#### REQUIRED WORK
Each line of the data below that holds the word "eBay" is to be reported in full.

### SOURCE MATERIAL

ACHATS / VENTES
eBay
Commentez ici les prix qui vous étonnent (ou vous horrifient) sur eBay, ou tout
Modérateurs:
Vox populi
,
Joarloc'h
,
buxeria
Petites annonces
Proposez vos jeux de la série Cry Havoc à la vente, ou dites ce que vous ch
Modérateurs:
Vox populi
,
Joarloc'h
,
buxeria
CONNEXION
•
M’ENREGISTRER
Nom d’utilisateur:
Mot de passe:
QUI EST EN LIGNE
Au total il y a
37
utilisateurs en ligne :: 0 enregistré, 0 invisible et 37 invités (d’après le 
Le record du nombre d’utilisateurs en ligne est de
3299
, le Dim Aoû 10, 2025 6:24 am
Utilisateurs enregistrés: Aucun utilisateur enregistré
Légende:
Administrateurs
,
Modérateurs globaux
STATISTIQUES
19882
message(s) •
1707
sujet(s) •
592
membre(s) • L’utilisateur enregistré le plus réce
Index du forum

######
### SOURCE MATERIAL

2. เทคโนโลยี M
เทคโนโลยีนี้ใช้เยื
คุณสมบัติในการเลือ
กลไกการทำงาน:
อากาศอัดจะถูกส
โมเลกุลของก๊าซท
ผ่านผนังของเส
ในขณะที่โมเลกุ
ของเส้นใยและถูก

######

#### RESULT OF THE TASK
eBay
Commentez ici les prix qui vous étonnent (ou vous horrifient) sur eBay, ou tout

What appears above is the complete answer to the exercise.